Odin held the sword awkwardly as if it were something terrible.

“What he had to,” said Caerwen. “To keep the people safe.”

“One universe,” said Odin. “What of the others?”

Draco bowed his head.

“We do what we can,” said Caerwen. “We protect whoever we can, whatever the cost.”

“He’s still in the blade,” said Odin. “Isn’t he?”

Draco took the sword from the god, taking it in his claws.

“Don’t let him out,” said Caerwen. “You will make things worse. Reality must be sealed.”

“Reality is already broken,” shouted Odin. “Look around you.”

The dragon and the witch looked around. Universes swirled around them like circling crows, the light from a trillion trillion stars bled into each other, worlds floated through the ether, lost from their orbits. Thinners bubbled up, those bald patches between realities faded away with screams of pain that seemed to echo to the end of everything and, in between, silence where you could not even hear your heart.

“What are we to do then,” asked Odin. “If we chain the box, we must use the sword and reforging it will release Kaos.”

“You cannot fix what is broken,” said Draco. He looked at the sword. He looked down at the box. “Of course.”

“Draco?” asked Caerwen, becoming alarmed.

Draco looked at her. The dragon smiled at her. He crushed the box under foot.

“Draco!” yelled Caerwen. “That kept things in balance,” said Caerwen, staring at the shards of the box. “The thinners, the nowhere gates, everything.”

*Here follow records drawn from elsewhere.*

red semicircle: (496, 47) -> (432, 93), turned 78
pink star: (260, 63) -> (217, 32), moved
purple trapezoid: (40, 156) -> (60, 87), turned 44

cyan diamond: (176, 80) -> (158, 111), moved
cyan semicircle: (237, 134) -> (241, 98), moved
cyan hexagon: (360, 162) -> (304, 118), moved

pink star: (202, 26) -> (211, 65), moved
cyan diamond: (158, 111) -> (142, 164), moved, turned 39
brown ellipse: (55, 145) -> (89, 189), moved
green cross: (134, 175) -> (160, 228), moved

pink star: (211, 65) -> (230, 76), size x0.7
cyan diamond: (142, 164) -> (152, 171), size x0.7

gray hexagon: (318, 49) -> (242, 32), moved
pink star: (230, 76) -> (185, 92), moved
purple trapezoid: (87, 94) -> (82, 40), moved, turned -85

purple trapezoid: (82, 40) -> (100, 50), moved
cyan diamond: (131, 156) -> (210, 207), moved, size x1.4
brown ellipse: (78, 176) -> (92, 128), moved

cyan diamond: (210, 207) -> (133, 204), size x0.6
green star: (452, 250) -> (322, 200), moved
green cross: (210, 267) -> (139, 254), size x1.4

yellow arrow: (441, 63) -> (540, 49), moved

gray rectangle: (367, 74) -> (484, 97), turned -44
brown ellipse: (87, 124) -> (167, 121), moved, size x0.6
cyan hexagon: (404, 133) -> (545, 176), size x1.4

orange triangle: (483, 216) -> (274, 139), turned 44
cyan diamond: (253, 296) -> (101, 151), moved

“Everything is always changing, everybody is always chasing,” replied the dragon. “Trying to chain the things in the box once it was open too long was trying to go back. It won’t work. It served its purpose.”

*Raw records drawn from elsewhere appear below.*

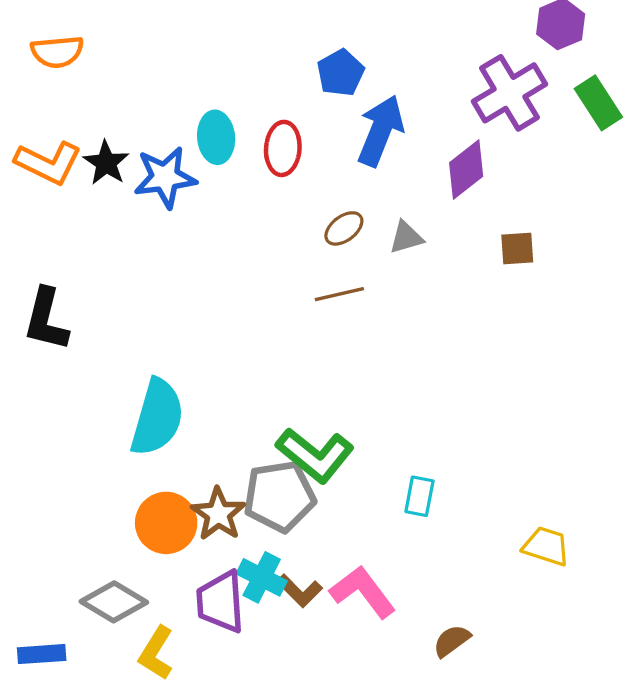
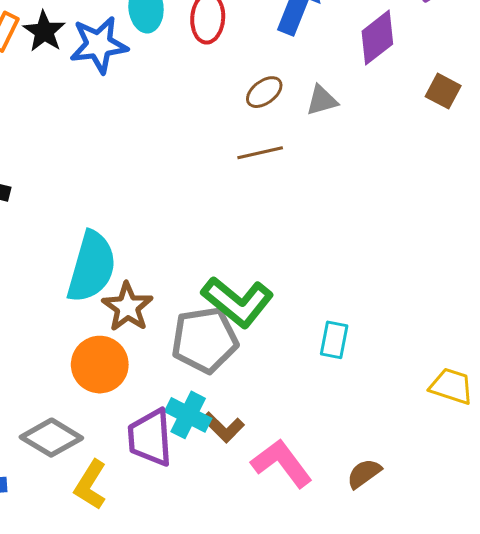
brown square: (517, 248) -> (443, 91), moved, turned 32
brown star: (218, 514) -> (127, 307), moved
pink L-shape: (363, 592) -> (282, 463), moved

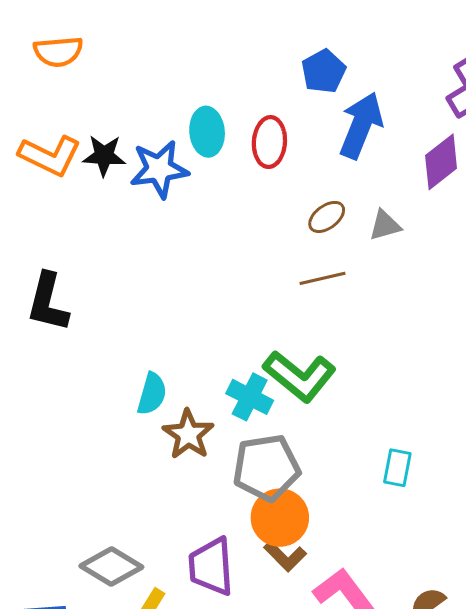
black star: (44, 31) -> (104, 156), turned -30
cyan semicircle: (91, 267) -> (152, 394), size x0.6
green L-shape: (238, 302) -> (300, 376), moved
orange circle: (100, 365) -> (280, 518), moved
cyan cross: (188, 415) -> (250, 397), moved

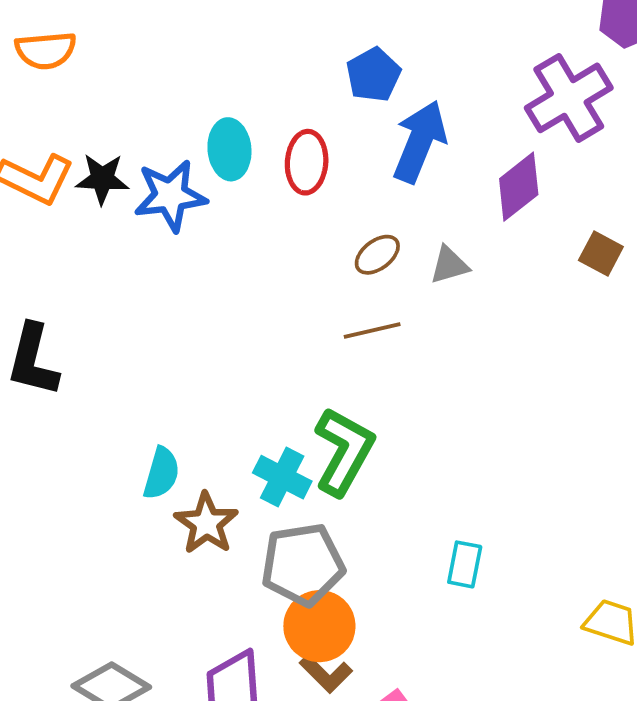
green L-shape: (300, 376) -> (344, 451), turned -100

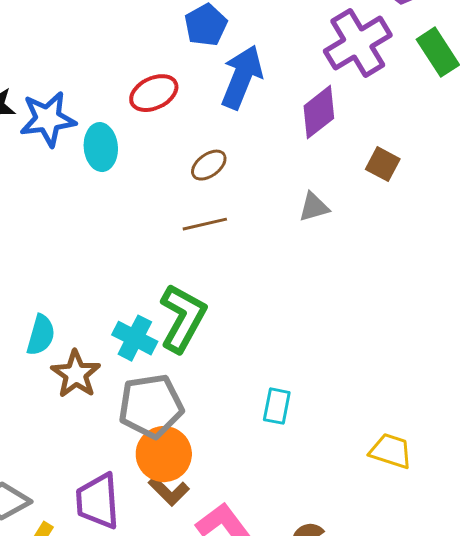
cyan ellipse: (229, 149) -> (101, 147), moved
red ellipse: (307, 162) -> (154, 93), turned 60
gray triangle: (449, 265) -> (314, 207), moved

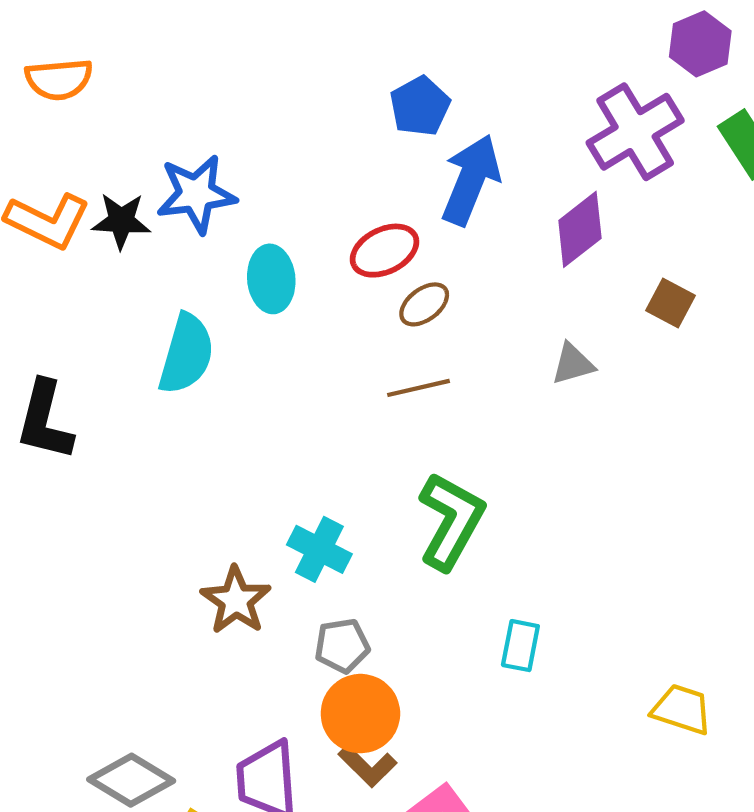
red ellipse: (154, 93) -> (385, 251), moved
blue star: (48, 119) -> (196, 194), moved
green L-shape: (183, 318) -> (451, 521), moved
cyan semicircle: (41, 335) -> (186, 354), moved, size x1.4
gray pentagon: (151, 406) -> (342, 646), size x0.6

The universe screamed and the sound was like the gears of time were shearing on their bearings but above them things began to move, to fade, to move to something new. Before they faded entirely, aware time was short, the dragon drew back his right foreclaw, the one holding the sword, and he flung the weapon so hard the blade span out of view into who knows where.

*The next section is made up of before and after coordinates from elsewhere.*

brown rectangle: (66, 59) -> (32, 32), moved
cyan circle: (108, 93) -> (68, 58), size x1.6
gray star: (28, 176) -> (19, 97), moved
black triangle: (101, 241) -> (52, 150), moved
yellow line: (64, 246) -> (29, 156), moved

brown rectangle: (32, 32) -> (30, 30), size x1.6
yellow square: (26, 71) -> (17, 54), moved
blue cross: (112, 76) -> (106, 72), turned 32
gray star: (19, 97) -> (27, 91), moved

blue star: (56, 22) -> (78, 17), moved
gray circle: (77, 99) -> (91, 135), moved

Reality shifted. It became something else. Something new.

“Where did you learn such magic? What happened in there?” asked Odin.

“A lifetime,” said Draco.

“How?” asked Caerwen. “Is everything back in harmony?”

“I don’t know,” admitted the dragon. “Tell me what harmony is and I will give you an answer.”

Caerwen said nothing.

“I think,” said Draco. “We make reality. People. Every day, in everything we do and so we must strive for balance not hide away from it because the alternative…”

“Yes?” asked Caerwen

“Chaos,” replied Draco. “And pain.”

Draco looked away from the witch, into the distance. Smoke was rising from the lands beyond the hills. Somewhere beyond Valhalla, somewhere they had not been. Draco thought the smoke looked like a small flock of dragons, numbering only four, heading for the horizon. Ghosts on the wind.

“Onwards?” he asked Caerwen.

The witch smiled.

They took off.

“What about the sword?” yelled Odin.

“Oh,” Draco shouted back. “I dare say it will turn up again.”